- PROBLEM REQUIREMENTS: All the entries that follow must be written out again exactly.

Extracted data entries:

════════

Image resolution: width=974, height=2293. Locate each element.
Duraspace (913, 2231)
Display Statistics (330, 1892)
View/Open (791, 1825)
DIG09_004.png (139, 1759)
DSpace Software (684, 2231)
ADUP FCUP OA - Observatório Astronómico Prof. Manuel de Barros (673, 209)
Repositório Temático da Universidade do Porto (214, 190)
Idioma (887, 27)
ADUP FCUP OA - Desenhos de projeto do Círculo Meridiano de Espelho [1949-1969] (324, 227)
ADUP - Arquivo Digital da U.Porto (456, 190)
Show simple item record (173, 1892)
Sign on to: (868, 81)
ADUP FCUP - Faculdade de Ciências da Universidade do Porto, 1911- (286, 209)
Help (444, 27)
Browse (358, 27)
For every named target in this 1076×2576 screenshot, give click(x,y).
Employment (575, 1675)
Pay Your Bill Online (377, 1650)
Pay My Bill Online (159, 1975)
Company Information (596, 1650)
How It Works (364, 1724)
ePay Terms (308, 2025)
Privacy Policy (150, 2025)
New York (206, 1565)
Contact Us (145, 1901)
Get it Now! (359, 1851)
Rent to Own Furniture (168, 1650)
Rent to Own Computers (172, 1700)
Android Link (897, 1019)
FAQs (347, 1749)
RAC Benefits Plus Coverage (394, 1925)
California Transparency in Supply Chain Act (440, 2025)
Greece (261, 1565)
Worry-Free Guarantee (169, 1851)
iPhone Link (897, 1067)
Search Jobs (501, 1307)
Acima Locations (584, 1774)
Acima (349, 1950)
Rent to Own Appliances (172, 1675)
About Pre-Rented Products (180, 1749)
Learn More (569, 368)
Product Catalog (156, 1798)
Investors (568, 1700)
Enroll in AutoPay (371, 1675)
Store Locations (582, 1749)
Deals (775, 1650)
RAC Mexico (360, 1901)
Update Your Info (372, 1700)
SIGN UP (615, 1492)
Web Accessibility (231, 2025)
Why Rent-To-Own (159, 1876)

════════

- REPLY TO THE TASK:
Image resolution: width=974, height=2293. Locate each element.
Duraspace (913, 2231)
Display Statistics (330, 1892)
View/Open (791, 1825)
DIG09_004.png (139, 1759)
DSpace Software (684, 2231)
ADUP FCUP OA - Observatório Astronómico Prof. Manuel de Barros (673, 209)
Repositório Temático da Universidade do Porto (214, 190)
Idioma (887, 27)
ADUP FCUP OA - Desenhos de projeto do Círculo Meridiano de Espelho [1949-1969] (324, 227)
ADUP - Arquivo Digital da U.Porto (456, 190)
Show simple item record (173, 1892)
Sign on to: (868, 81)
ADUP FCUP - Faculdade de Ciências da Universidade do Porto, 1911- (286, 209)
Help (444, 27)
Browse (358, 27)
For every named target in this 1076×2576 screenshot, give click(x,y).
Employment (575, 1675)
Pay Your Bill Online (377, 1650)
Pay My Bill Online (159, 1975)
Company Information (596, 1650)
How It Works (364, 1724)
ePay Terms (308, 2025)
Privacy Policy (150, 2025)
New York (206, 1565)
Contact Us (145, 1901)
Get it Now! (359, 1851)
Rent to Own Furniture (168, 1650)
Rent to Own Computers (172, 1700)
Android Link (897, 1019)
FAQs (347, 1749)
RAC Benefits Plus Coverage (394, 1925)
California Transparency in Supply Chain Act (440, 2025)
Greece (261, 1565)
Worry-Free Guarantee (169, 1851)
iPhone Link (897, 1067)
Search Jobs (501, 1307)
Acima Locations (584, 1774)
Acima (349, 1950)
Rent to Own Appliances (172, 1675)
About Pre-Rented Products (180, 1749)
Learn More (569, 368)
Product Catalog (156, 1798)
Investors (568, 1700)
Enroll in AutoPay (371, 1675)
Store Locations (582, 1749)
Deals (775, 1650)
RAC Mexico (360, 1901)
Update Your Info (372, 1700)
SIGN UP (615, 1492)
Web Accessibility (231, 2025)
Why Rent-To-Own (159, 1876)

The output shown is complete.